While our attention has been turned elsewhere, the pandemic that has dominated our lives for the past two years has continued to rage on in the background.
Health officials have warned that a return of some restrictions may be necessary to avoid another wave of the virus and an increase in hospitalisations and deaths. However, governments, including NSW and the Federal Government, are not keen on bringing back health measures any time soon.
“What we’ve seen with these latest permutations of this variant is it doesn’t need to change our settings. We can keep doing what we’re doing,” the Prime Minister said on Saturday, citing business concerns.
Increasing the booster rate, which sits at 65% nationally, is the preferred government strategy, but whether this will be enough to keep cases low is yet to be seen. Heads of government are however trying to push the idea that cases don’t matter and that only the strain on the hospital should be considered.
So, if it’s now down to us to defend against the new variant, how do you know if you’ve got it?
What Are the Symptoms of BA. 2?
BA. 2 or Stealth Omicron can’t be differentiated from other strains with a simple RAT or PCR test, hence the name. This makes getting a genetic sequence the only real way to tell which version of the virus one has or had.
That being said, there are thought to be subtle differences in the symptoms that BA. 2 causes. Aside from all of the usual COVID symptoms, like a dry cough, a scratchy throat, fatigue, and muscle aches, the Stealth variant is thought to cause a few other distinct issues.
A UK study has found that BA. 2 can cause gastro-intestinal issues, including nausea, diarrhoea, vomiting, abdominal pain, heartburn, and bloating. This is thought to be because COVID can impact all parts of the body and, while previous strains have focused on the lungs or the throat, BA.2 may be targeting the gut.
These symptoms are thought to occur early in the infection period and, because there may be less virus in the throat and nose, it could be harder to detect with a PCR or RAT test.
Importantly, BA. 2 isn’t thought to cause the loss of smell or taste associated with other COVID variants. This insight is gleaned from UK data showing loss of smell or taste as a less common symptom of current COVID cases, presumably as BA. 2 becomes dominant in the UK.
Can You Get BA. 2 After Omicron?
Unfortunately, the evidence suggests that infection from Omicron, or BA. 1, doesn’t leave you with immunity to Stealth Omicron, or BA. 2.
While a UK study found no evidence of reinfection from differing strains of Omicron, a Danish study of 1.8 million people found 47 instances of reinfection from Stealth Omicron after catching Omicron.

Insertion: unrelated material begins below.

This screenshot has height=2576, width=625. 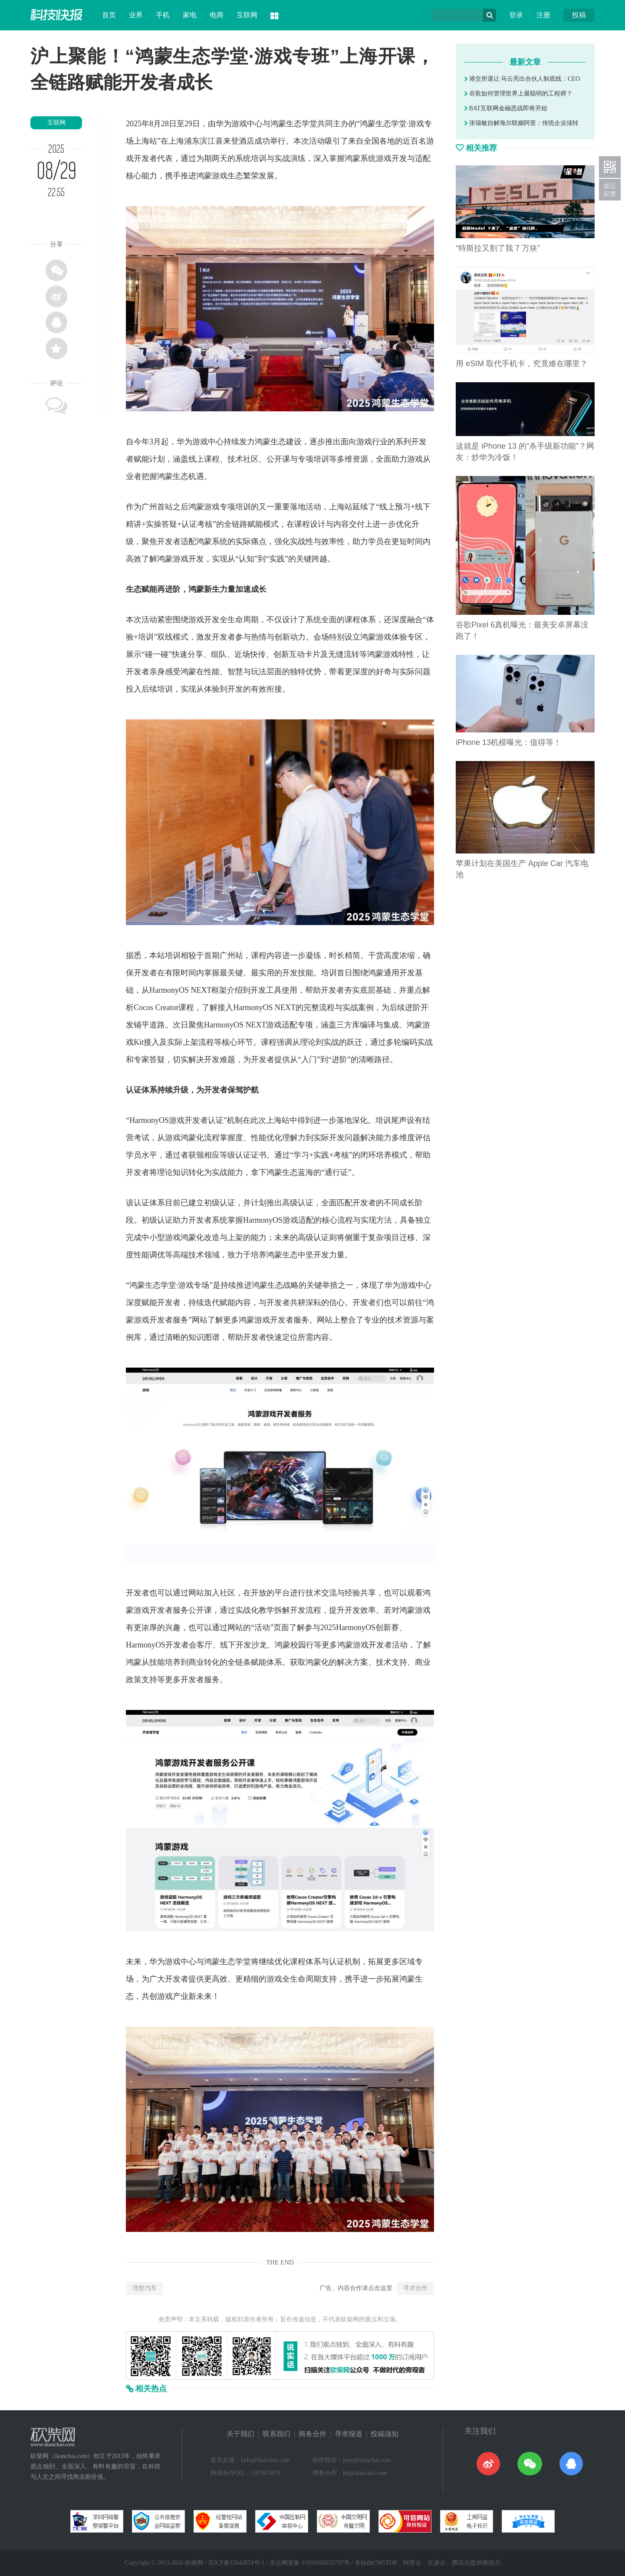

The vast majority of these people were unvaccinated, however, and the following infection appeared to be mild as none of them were hospitalised.

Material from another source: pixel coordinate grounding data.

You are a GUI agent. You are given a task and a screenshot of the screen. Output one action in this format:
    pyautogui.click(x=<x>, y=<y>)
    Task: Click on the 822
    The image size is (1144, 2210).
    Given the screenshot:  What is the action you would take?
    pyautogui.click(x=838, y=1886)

The study concluded that while BA.2 is different enough from Omicron to cause reinfection, the chances of catching the two strains is low. They also highlight the importance of vaccination and say that this is likely to offer the greatest protection against initial infection or reinfection.
How Transmissable Is BA. 2?
Stealth Omicron or BA. 2 is about 1.4 times more infectious than BA. 1, according to ex-WHO epidemiologist, Professor Adrian Esterman, chair of Biostatistics and Epidemiology at the University of South Australia.
Esterman tweeted that the “basic reproduction number (R0) for BA. 1 is about 8.2, making R0 for BA. 2 about 12”. The basic reproduction number is the average number of cases that a single case will infect. For comparison, the original COVID strain had an R0 of 2.5, making BA. 2 six times more infectious.
“This makes it pretty close to measles, the most contagious disease we know about,” he said.
Speaking to the Daily Mail, Esterman said that it was very likely that all Australians would be at risk of catching BA. 2 this year – particularly as authorities wind back health measures.
“Everyone’s been exposed to Covid-19, full-stop, and unless you’re very careful you will be exposed again this year,” Esterman said.
“With face mask mandates being dropped, social distancing being removed, the chances are even higher. Those things are put in place to dampen down transmissibility, that’s the whole point. When you remove them it’s just increasing transmission”.
Currently, Australia is seeing a surge in cases, with NSW tripling overnight from 10,000 cases on 15 March to 30,000 on 16 March. However, there were an additional 10,000 RAT test results added to the system today, which could account for those numbers.
Tasmania has jumped up to 1,800 cases, up from 1,300 yesterday, Victoria has 9,426, up from 7,400 yesterday, and the ACT has recorded 1,200, up from 786 yesterday.